In developing countries, monitoring and evaluation, or M&E, as it is commonly known, has become critical across an array of fields. For small non-governmental organizations (NGOs) and educational institutions in Africa and elsewhere, establishing M&E tools and curriculums can be costly and challenging. M&E requires a significant amount of human and technical capacity, as well as essential technology, software, and hardware. It often takes years of training before an individual can become competent in all of the tools and processes necessary to develop effective M&E systems, analysis, and an overall adaptive management program.

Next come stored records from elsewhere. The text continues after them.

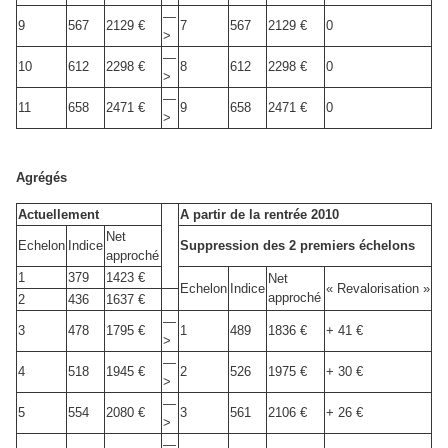
—
9
567
2129 €
7
567
2129 €
0
>
—
10
612
2298 €
8
612
2298 €
0
>
—
11
658
2471 €
9
658
2471 €
0
>
Agrégés
Actuellement
A partir de la rentrée 2010
Net
Echelon
Indice
Suppression des 2 premiers échelons
approché
1
379
1423 €
Net
Echelon
Indice
« Revalorisation »
approché
2
436
1637 €
—
3
478
1795 €
1
489
1836 €
+ 41 €
>
—
4
518
1945 €
2
526
1975 €
+ 30 €
>
—
5
554
2080 €
3
561
2106 €
+ 26 €
>
—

One of the fastest growing tools in M&E is the creation of digital maps through the use of a Geographic Information System (GIS) and associated computer software. A GIS also serves as a perfect example of the challenges faced when trying to adopt and teach new technologies. For example, obtaining software licenses to use GIS alone can be extremely costly. Furthermore, many developing countries have an extremely limited number of professionals capable not only of effectively using GIS but, more importantly, teaching it to the next generation of M&E practitioners.

The purpose of the GIS for Development project is to overcome some of these challenges, beginning with a workshop for M&E and GIS across three key interrelated fields of public health, conservation, and land tenure. The longer-term vision of the initiative aims to replicate the workshop for larger and more diverse audiences not only in Tanzania but also in other countries in East Africa. Ultimately, GIS for Development should assist in training the M&E trainers and professionals of tomorrow. Finally, the initiative will also explore the intersection of health, conservation, and land tenure issues and seek to support organizations working on projects involving these issues in the field.

GIS for Development has already begun to work with a number of partners across these three fields first to assess their capacity in GIS and M&E, to discuss their M&E needs, and to establish genuine collaboration with far-reaching implications.